Throat swab samples were collected for extracting SARS-Cov-2 RNA from patients. The respiratory sample RNA isolation kit (Biogerm, Shanghai, China) was used to extract total RNA within two hours. Briefly, 40 μL of cell lysates were transferred into a collection tube followed by vortex for 10 seconds. After standing at room temperature for 10 minutes, the collection tube was centrifuged at 1000 revolutions per minute for five minutes. The suspension was used for real time reverse transcription polymerase chain reaction (RT-PCR) assay of SARS-Cov-2 RNA. Two target genes—open reading frame 1ab (ORF1ab) and nucleocapsid protein (N)—were simultaneously amplified and tested during the real time RT-PCR assay. Target 1 (ORF1ab) comprised forward primer CCCTGTGGGTTTTACACTTAA, reverse primer ACGATTGTGCATCAGCTGA, and the probe 5′-VIC-CCGTCTGCGGTATGTGGAAAGGTTATGG-BHQ1-3′. Target 2 (N) comprised forward primer GGGGAACTTCTCCTGCTAGAAT, reverse primer CAGACATTTTGCTCTCAAGCTG, and the probe 5′-FAM- TTGCTGCTGCTTGACAGATT-TAMRA-3′. The real time RT-PCR assay was conducted using a SARS-Cov-2 nucleic acid detection kit according to the manufacturer’s protocol (Shanghai Bio-germ Medical Technology company). The reaction mixture contains 12 μL of reaction buffer, 4 μL of enzyme solution, 4 μL of Probe primers solution, 3 μL of diethyl pyrocarbonate treated water, and 2 μL of RNA template. The RT-PCR assay was conducted under the following conditions: incubation at 50°C for 15 minutes and 95°C for five minutes, 40 cycles of denaturation at 94°C for 15 seconds, and extending and collecting fluorescence signal at 55°C for 45 seconds. A cycle threshold value less than 37 was defined as a positive test result, and a cycle threshold value of 40 or more was defined as a negative test. These diagnostic criteria were based on the recommendation by the National Institute for Viral Disease Control and Prevention (China) (http://ivdc.chinacdc.cn/kyjz/202001/t20200121_211337.html). A medium load, defined as a cycle threshold value of 37 to less than 40, required confirmation by retesting.
Clinical laboratory measurements
Initial clinical laboratory investigation included a complete blood count, serum biochemical tests (including liver and kidney function, creatine kinase, lactate dehydrogenase, and electrolytes), a coagulation profile, and cytokine tests. Respiratory specimens, including nasal and pharyngeal swabs, or sputum were tested to exclude evidence of other viral infections, including influenza, respiratory syncytial virus, avian influenza, parainfluenza virus, and adenovirus.
Principles of management of patients
Vital signs and oxygen saturation should be monitored (every eight hours; patients with severe disease need continuous monitoring), supportive treatment strengthened, sufficient calories provided, and the stability of the internal environment, such as water, electrolyte, and acid-base balance, maintained. The intake and output volumes should be strictly balanced, especially in critical ill patients.

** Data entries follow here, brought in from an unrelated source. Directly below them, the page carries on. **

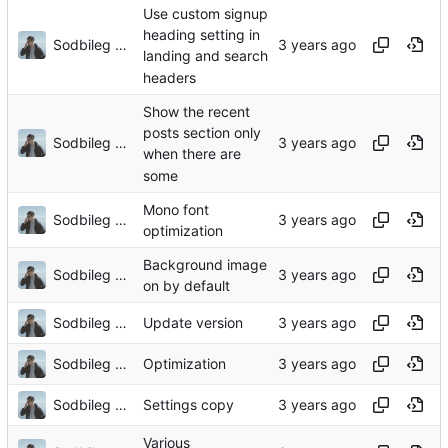
Use custom signup
heading setting in
Sodbileg Gansukh
landing and search
headers
Show the recent
posts section only
Sodbileg Gansukh
when there are
some
Mono font
Sodbileg Gansukh
optimization
Background image
Sodbileg Gansukh
on by default
Sodbileg Gansukh
Update version
Sodbileg Gansukh
Optimization
Sodbileg Gansukh
Settings copy
Various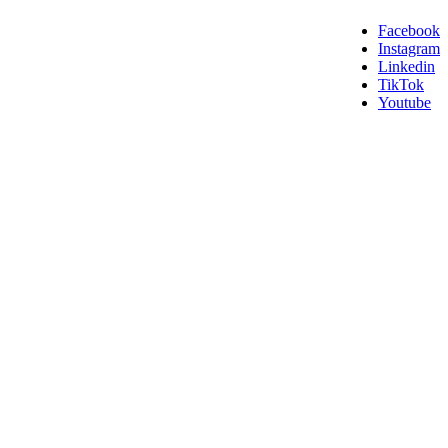
Facebook
Instagram
Linkedin
TikTok
Youtube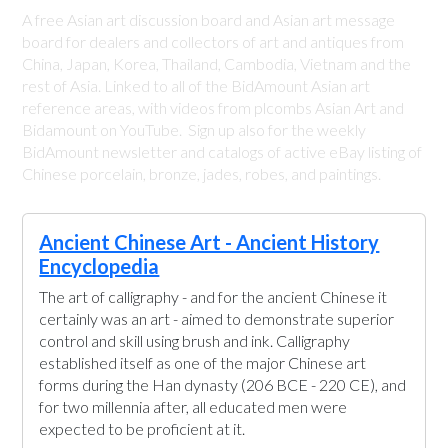
A free Asian art discussion board and Asian art message
board for dealers and collectors of art and antiques from
China, Japan, Korea, Thailand, Cambodia, Vietnam and the
rest of Asia. Linked to all of the BidAmount Asian art
reference areas, with videos from plcombs Asian Art and
Bidamount on YouTube. Sign up also for the weekly
BidAmount newsletter and catalogs of active eBay listing of
Chinese porcelain, bronze, jades, robes, and paintings.
Ancient Chinese Art - Ancient History
Encyclopedia
The art of calligraphy - and for the ancient Chinese it
certainly was an art - aimed to demonstrate superior
control and skill using brush and ink. Calligraphy
established itself as one of the major Chinese art
forms during the Han dynasty (206 BCE - 220 CE), and
for two millennia after, all educated men were
expected to be proficient at it.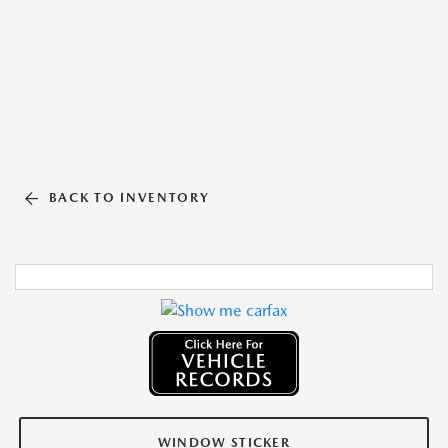
BACK TO INVENTORY
WINDOW STICKER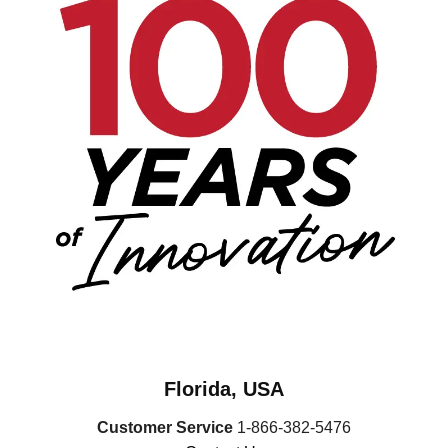
Florida, USA
Customer Service
1-866-382-5476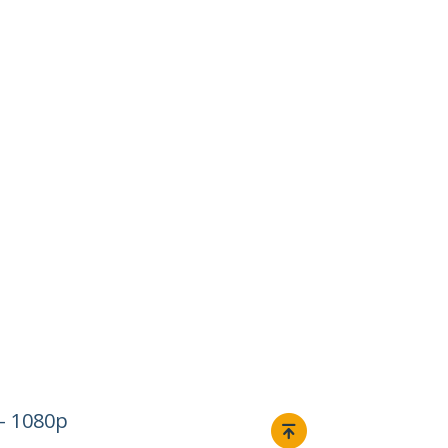
– 1080p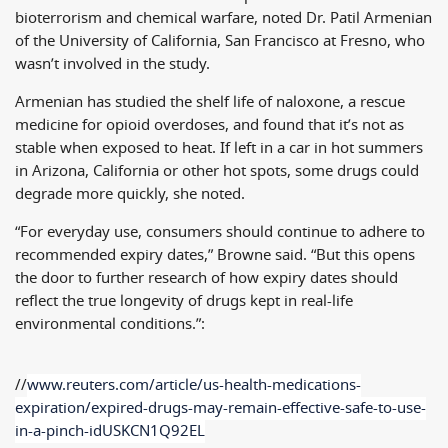
bioterrorism and chemical warfare, noted Dr. Patil Armenian
of the University of California, San Francisco at Fresno, who
wasn’t involved in the study.
Armenian has studied the shelf life of naloxone, a rescue
medicine for opioid overdoses, and found that it’s not as
stable when exposed to heat. If left in a car in hot summers
in Arizona, California or other hot spots, some drugs could
degrade more quickly, she noted.
“For everyday use, consumers should continue to adhere to
recommended expiry dates,” Browne said. “But this opens
the door to further research of how expiry dates should
reflect the true longevity of drugs kept in real-life
environmental conditions.”:
//
www.reuters.com/article/us-
health-medications-
expiration/
expired-drugs-may-remain-
effective-safe-to-use-
in-a-
pinch-idUSKCN1Q92EL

Supplemental oxygen therapy should be given immediately to patients with hypoxaemia. Oxygen therapy can be started at a flow rate of 5 L/min, and the target oxygen saturation is pulse oxygen saturation ≥90% in non-pregnant adult patients, ≥92-95% in pregnant patients, and ≥94% in patients who are critically ill with severe respiratory distress, shock, or coma.
If standard oxygen therapy fails, mechanical ventilation should be considered; high flow nasal catheter oxygen or non-invasive ventilation (for example, bilevel positive airway pressure mode) can be used. If no improvement is seen within one hour of non-invasive mechanical ventilation, invasive mechanical ventilation should be used. Experienced experts can recommend extracorporeal membrane pulmonary oxygenation according to their evaluation of the patient’s situation.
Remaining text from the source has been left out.